That said – and it’s no doubt an “if,” not a “will” – Luck is (or at least was) easily as good as anybody in the NFL at winning close games: Including yes, the master himself, TB.
The Panthers, on the other hand have been extremely poor at it.
Though they finally managed to accomplish it in week six against the Seahawks – a team that had come from behind late to win close games, in Carolina against the Panthers, each of the last three regular seasons.
Thus they are seemingly getting better. And with such a good overall record, and now having pulled off the close game comeback to none other than the Seahawks up in their dome, will probably be more relaxed about close games now as well. Plus, they’re home, which, undefeated atop the division, can help with both energy motivation from the crowd – particularly in a non divisional game matchup – and noise control.
But in a close game – if the Colts can play well enough to keep it close – the edge, at least based on history, undoubtedly still goes to the Colts.
And out of desperation and a sort of nothing to lose at this point but one more crappy game Andrew Luck, who thus just plays yet focuses more and tries less – if he sees it that way and can find what he had before – they may just show it.

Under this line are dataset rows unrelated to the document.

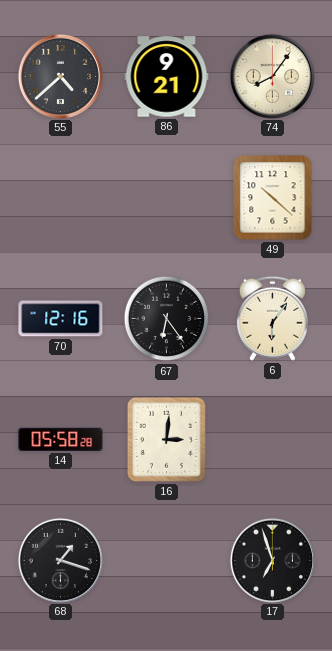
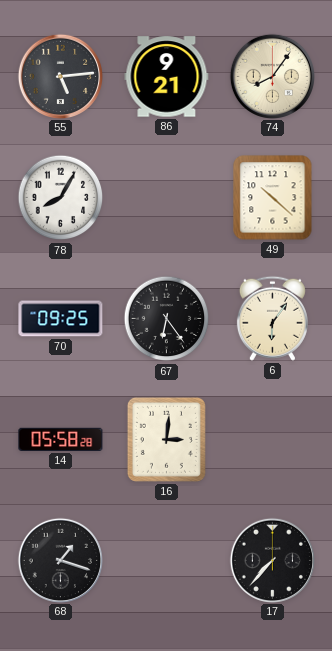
55: 4:38 -> 5:14
78: none -> 8:05
70: 12:16 -> 09:25
17: 6:57 -> 7:37
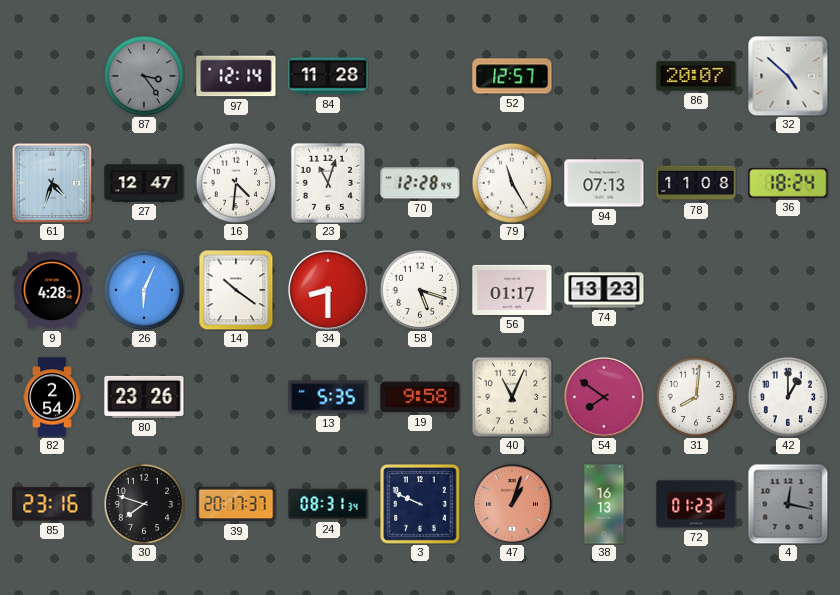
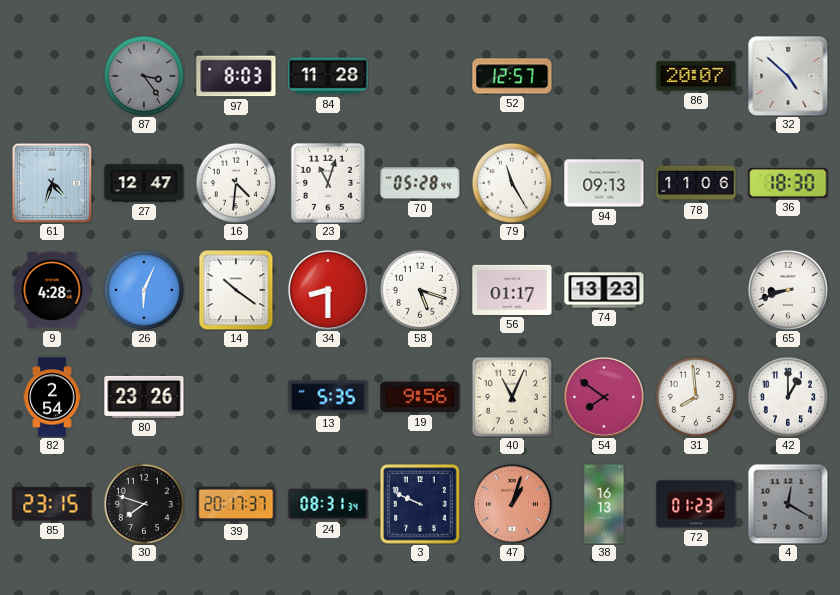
97: 12:14 -> 8:03
70: 12:28 -> 05:28
94: 07:13 -> 09:13
78: 11:08 -> 11:06
36: 18:24 -> 18:30
65: none -> 8:42
19: 9:58 -> 9:56
31: 8:01 -> 7:59
85: 23:16 -> 23:15
4: 12:17 -> 12:20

It may be what we expect; a good team at home who wants to stay atop their division and at least this year go into the playoffs with some home games and a bye, easily defeating a relatively poor team in a nationally televised game. But it may also not be.
True, one never knows with the all over the board St. Louis Rams (have they finally turned that corner they’ve been trying and at times seem to slide around now for almost three years??); but of all the seemingly lopsided games, this is the one most primed for an upset. And it’s on Monday Night.